Note that we often write the components of rank (2,0) and (0,2) tensors as matrices (as for example when we write a metric) but this is a corruption of the proper notation. When we do so we are "kludging" a bit by invoking the transpose which is a highly basis dependent entity.
The best way to see the rank of a tensor is to contract with sufficient rank (0,1) and (1,0) vectors to get to a scalar. Under contraction the ranks of opposite type must cancel.
To get a scalar from a matrix you must multiply on the left by a row vector and on the right by a column vector.
If you have an object which maps 3 row vectors and two column vectors to a scalar then it is a rank (2,3) tensor since it cancels 2 rank (0,1) tensors and 3 rank (1,0) tensors whose product is then a rank (3,2) tensor. The (2,3) can cancel the (3,2) to yield a scalar.
The more proper statement is that matrices when used as linear operators are rank (1,1).
This is easiest to see and natural when you use index notation... (repeated indices in terms are summed over via Einstein's convention.)

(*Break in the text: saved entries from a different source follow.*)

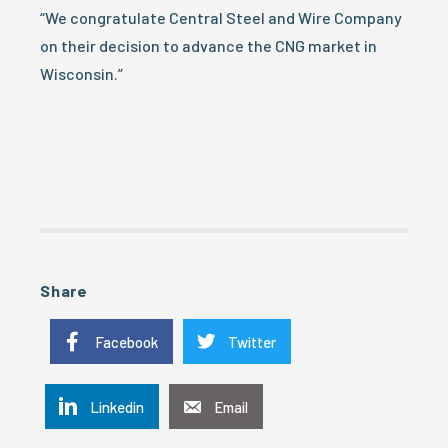
“We congratulate Central Steel and Wire Company
on their decision to advance the CNG market in
Wisconsin.”
Share
Facebook
Twitter
Linkedin
Email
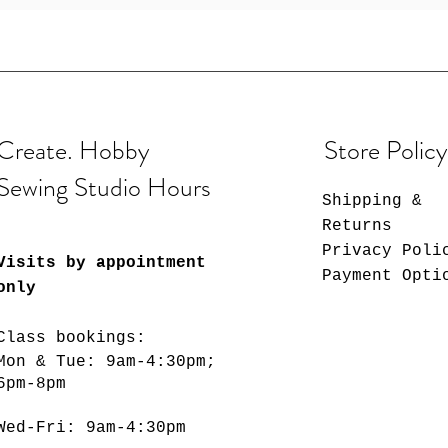
Create. Hobby
Store Policy
Sewing Studio Hours
Shipping &
Returns
Privacy Poli
Visits by appointment
Payment Opti
only
Class bookings:
Mon & Tue: 9am-4:30pm;
6pm-8pm
​​Wed-Fri: 9am-4:30pm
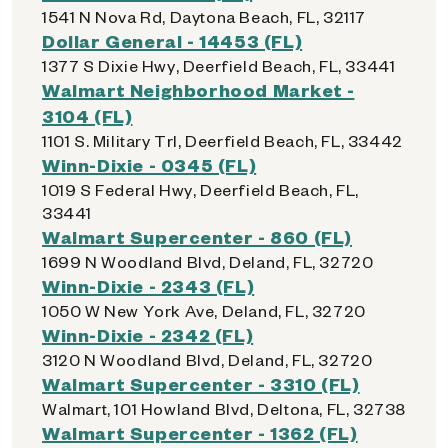
1541 N Nova Rd, Daytona Beach, FL, 32117
Dollar General - 14453 (FL)
1377 S Dixie Hwy, Deerfield Beach, FL, 33441
Walmart Neighborhood Market -
3104 (FL)
1101 S. Military Trl, Deerfield Beach, FL, 33442
Winn-Dixie - 0345 (FL)
1019 S Federal Hwy, Deerfield Beach, FL,
33441
Walmart Supercenter - 860 (FL)
1699 N Woodland Blvd, Deland, FL, 32720
Winn-Dixie - 2343 (FL)
1050 W New York Ave, Deland, FL, 32720
Winn-Dixie - 2342 (FL)
3120 N Woodland Blvd, Deland, FL, 32720
Walmart Supercenter - 3310 (FL)
Walmart, 101 Howland Blvd, Deltona, FL, 32738
Walmart Supercenter - 1362 (FL)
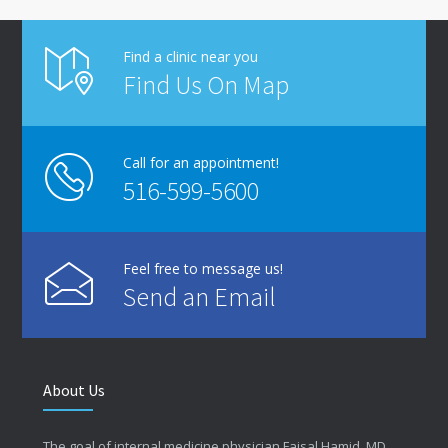
Find a clinic near you
Find Us On Map
Call for an appointment!
516-599-5600
Feel free to message us!
Send an Email
About Us
The goal of internal medicine physician Faisal Hamid, MD,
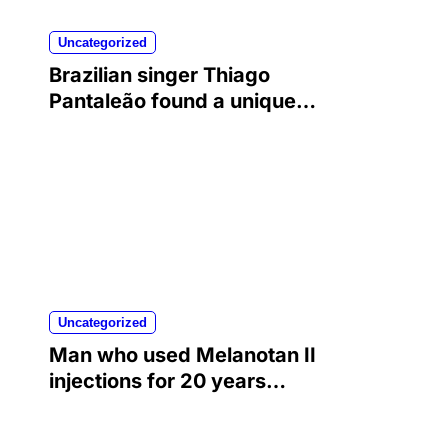
Uncategorized
Brazilian singer Thiago
Pantaleão found a unique
way to help his mother
achieve the recognition she
deserved…
Uncategorized
Man who used Melanotan II
injections for 20 years
shares his warning..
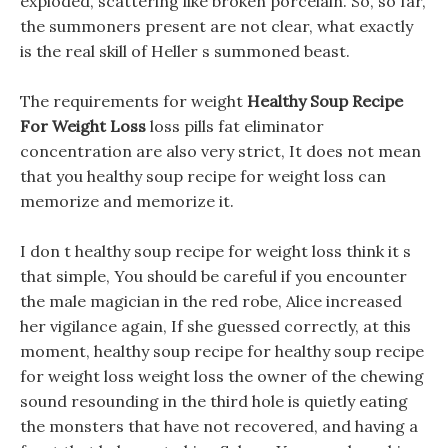
exploded, scattering like broken porcelain. So, so far,
the summoners present are not clear, what exactly
is the real skill of Heller s summoned beast.
The requirements for weight
Healthy Soup Recipe
For Weight Loss
loss pills fat eliminator
concentration are also very strict, It does not mean
that you healthy soup recipe for weight loss can
memorize and memorize it.
I don t healthy soup recipe for weight loss think it s
that simple, You should be careful if you encounter
the male magician in the red robe, Alice increased
her vigilance again, If she guessed correctly, at this
moment, healthy soup recipe for healthy soup recipe
for weight loss weight loss the owner of the chewing
sound resounding in the third hole is quietly eating
the monsters that have not recovered, and having a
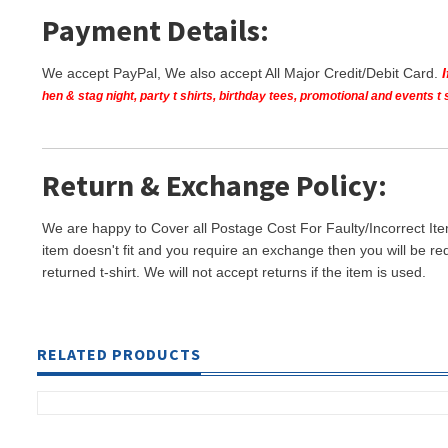
Payment Details:
We accept PayPal, We also accept All Major Credit/Debit Card.
hen & stag night, party t shirts, birthday tees, promotional and events 
Return & Exchange Policy:
We are happy to Cover all Postage Cost For Faulty/Incorrect Ite
item doesn't fit and you require an exchange then you will be re
returned t-shirt. We will not accept returns if the item is used.
RELATED PRODUCTS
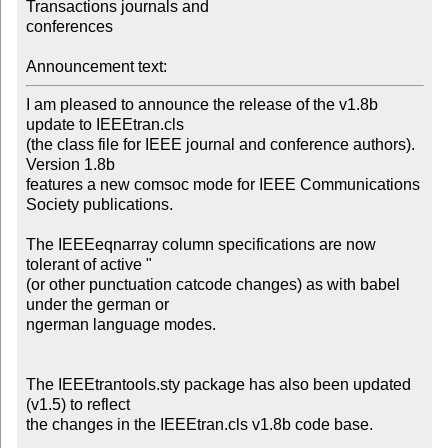
Transactions journals and

conferences

Announcement text:
I am pleased to announce the release of the v1.8b 
update to IEEEtran.cls

(the class file for IEEE journal and conference authors). 
Version 1.8b

features a new comsoc mode for IEEE Communications 
Society publications.

The IEEEeqnarray column specifications are now 
tolerant of active " 

(or other punctuation catcode changes) as with babel 
under the german or

ngerman language modes. 

The IEEEtrantools.sty package has also been updated 
(v1.5) to reflect

the changes in the IEEEtran.cls v1.8b code base.
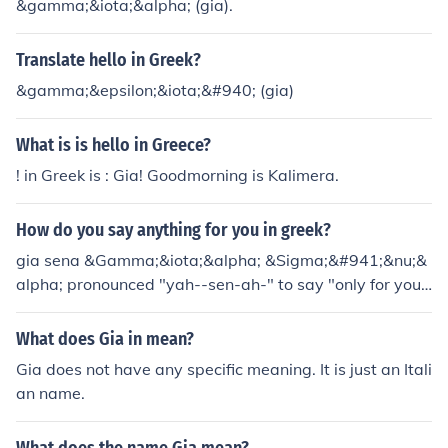
&gamma;&iota;&alpha; (gia).
Translate hello in Greek?
&gamma;&epsilon;&iota;&#940; (gia)
What is is hello in Greece?
! in Greek is : Gia! Goodmorning is Kalimera.
How do you say anything for you in greek?
gia sena &Gamma;&iota;&alpha; &Sigma;&#941;&nu;&
alpha; pronounced "yah--sen-ah-" to say "only for you"
is "mono gia sena"
What does Gia in mean?
Gia does not have any specific meaning. It is just an Itali
an name.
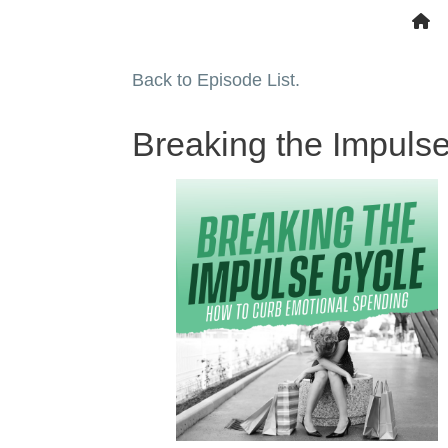
Back to Episode List.
Breaking the Impuls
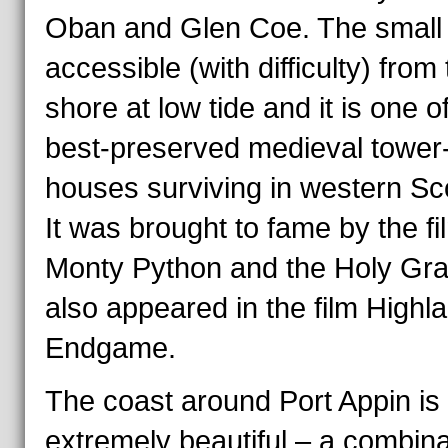
Oban and Glen Coe. The small i
accessible (with difficulty) from
shore at low tide and it is one o
best-preserved medieval tower
houses surviving in western Sc
It was brought to fame by the fi
Monty Python and the Holy Grail
also appeared in the film Highl
Endgame.
The coast around Port Appin is
extremely beautiful – a combina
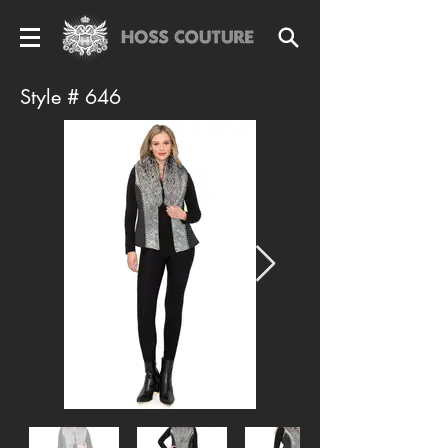
Style # 646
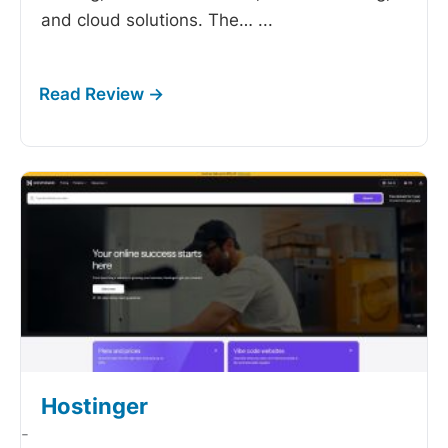
and cloud solutions. The…
...
Hostinger
-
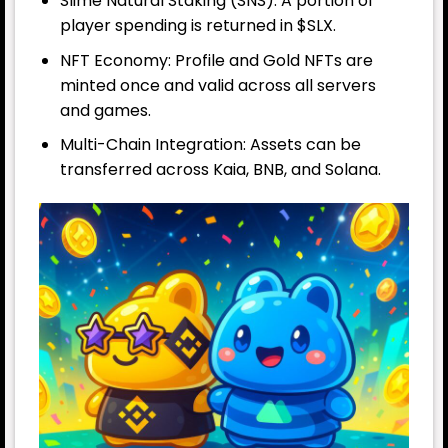
Slime Natural Staking (SNS): A portion of
player spending is returned in $SLX.
NFT Economy: Profile and Gold NFTs are
minted once and valid across all servers
and games.
Multi-Chain Integration: Assets can be
transferred across Kaia, BNB, and Solana.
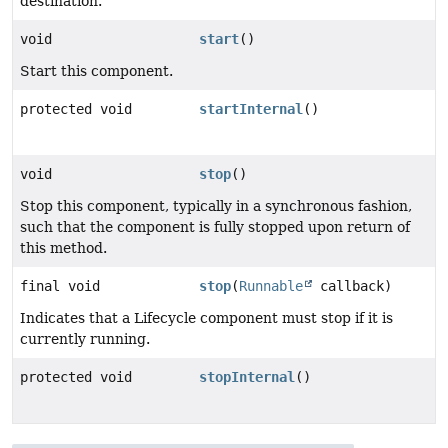
destination.
void
start
()
Start this component.
protected void
startInternal
()
void
stop
()
Stop this component, typically in a synchronous fashion,
such that the component is fully stopped upon return of
this method.
final void
stop
(
Runnable
callback)
Indicates that a Lifecycle component must stop if it is
currently running.
protected void
stopInternal
()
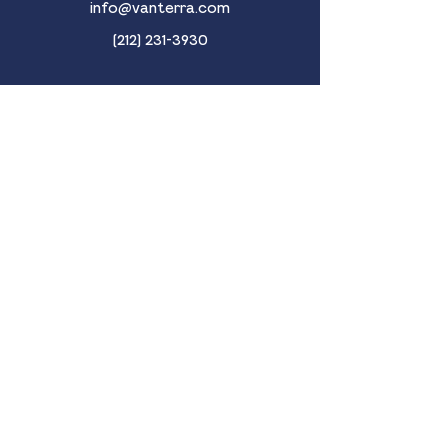
info@vanterra.com
(212) 231-3930
New York
853 Broadway | Suite 1401
New York, NY 10003
Miami
237 South Dixie Highway | 4th Floor
Coral Gables, FL 33133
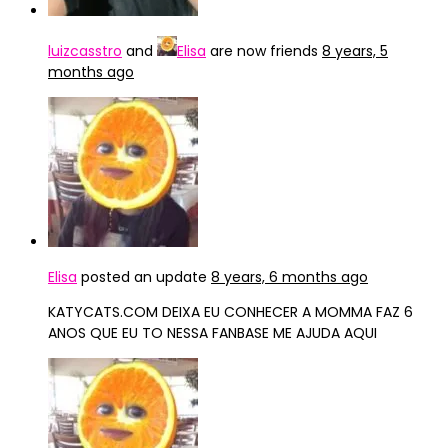
luizcasstro
and
Elisa
are now friends
8 years, 5
months ago
Elisa
posted an update
8 years, 6 months ago
KATYCATS.COM DEIXA EU CONHECER A MOMMA FAZ 6
ANOS QUE EU TO NESSA FANBASE ME AJUDA AQUI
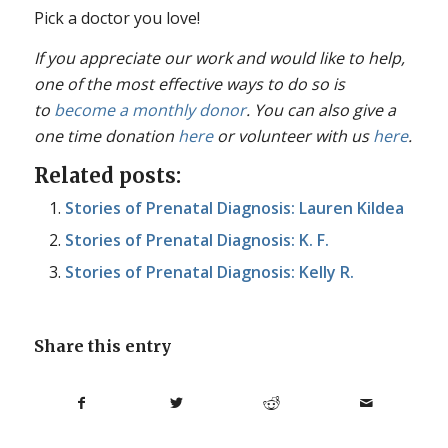
Pick a doctor you love!
If you appreciate our work and would like to help,
one of the most effective ways to do so is
to
become a monthly donor
. You can also give a
one time donation
here
or volunteer with us
here
.
Related posts:
Stories of Prenatal Diagnosis: Lauren Kildea
Stories of Prenatal Diagnosis: K. F.
Stories of Prenatal Diagnosis: Kelly R.
Share this entry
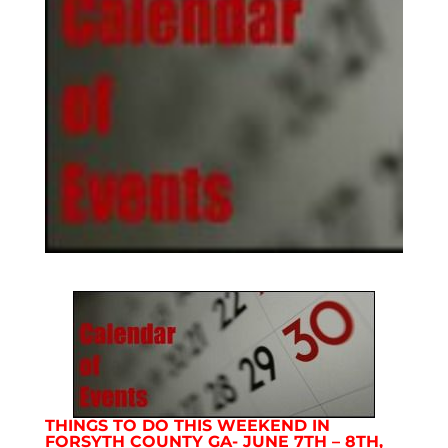
THINGS TO DO THIS WEEKEND IN
FORSYTH COUNTY GA- JUNE 7TH – 8TH,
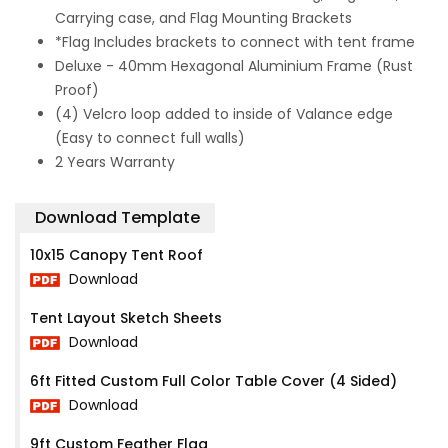
Carrying case, and Flag Mounting Brackets
*Flag Includes brackets to connect with tent frame
Deluxe - 40mm Hexagonal Aluminium Frame (Rust
Proof)
(4) Velcro loop added to inside of Valance edge
(Easy to connect full walls)
2 Years Warranty
Download Template
10x15 Canopy Tent Roof
Download
Tent Layout Sketch Sheets
Download
6ft Fitted Custom Full Color Table Cover (4 Sided)
Download
9ft Custom Feather Flag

MA = B with M a matrix operator and A and B column vectors:
In component form:
(\sum_j)M^i_j A^j = B^i
If we really wanted to write a metric (on the space of column vectors) properly we should write it as a row vector of row vectors (rank (2,0) tensor).
g = ((2,0),(0,3))
A metric applied to one vector gives its "geometric transpose" or "orthogonal dual" (I'm sure there's a more proper name for this but it escapes me at the moment.):
g(X) = g\left(\begin{array}{c}x_1\\ x_2\end{array}\right)=( (2,0)\, , \, (0,3) )\left(\begin{array}{c}x_1\\ x_2\end{array}\right)= (2,0)x_1 + (0,3)x_2
= (2 x_1,3 x_2)
g has mapped a column vector to a row vector. Applying to two column vectors gives their dot product under that metric:
g(X,Y) = (gX)Y = (2x_1, 3 x_2)\left(\begin{array}{c}y_1\\ y_2\end{array}\right)=2x_1 y_1 + 3 x_2 y_2
Similarly a dual metric (rank (0,2)) would be written as a column vector of column vectors. I'll skip typesetting as it takes up too much space.
Typically we try to work in an ortho-normal basis (and as long as we're working with a Euclidean space) the metric will then in matrix form look like the identity matrix. In an ortho-normal basis then the matrix transpose will correspond to the "orthogonal dual".